» ABOUT THIS TASK
A faithful transcription of all the data, images excluded, is the required answer.

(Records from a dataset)
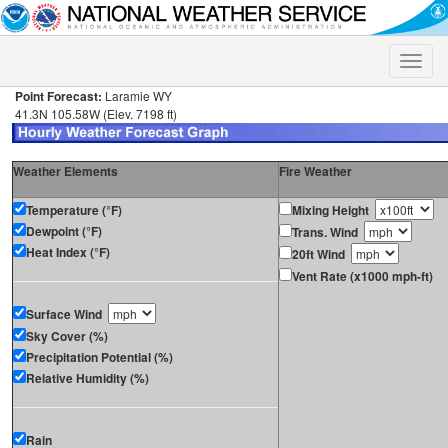
Toggle
naviga
Point Forecast:
Laramie WY
41.3N 105.58W (Elev. 7198 ft)
Weather Elements
Fire Weather
Temperature (°F)
Mixing Height
Dewpoint (°F)
Trans. Wind
Heat Index (°F)
20ft Wind
Vent Rate (x1000 mph-ft)
Surface Wind
Sky Cover (%)
Precipitation Potential (%)
Relative Humidity (%)
Rain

» SOLUTION TO THIS TASK
Toggle
naviga
Point Forecast:
Laramie WY
41.3N 105.58W (Elev. 7198 ft)
Weather Elements
Fire Weather
Temperature (°F)
Mixing Height
Dewpoint (°F)
Trans. Wind
Heat Index (°F)
20ft Wind
Vent Rate (x1000 mph-ft)
Surface Wind
Sky Cover (%)
Precipitation Potential (%)
Relative Humidity (%)
Rain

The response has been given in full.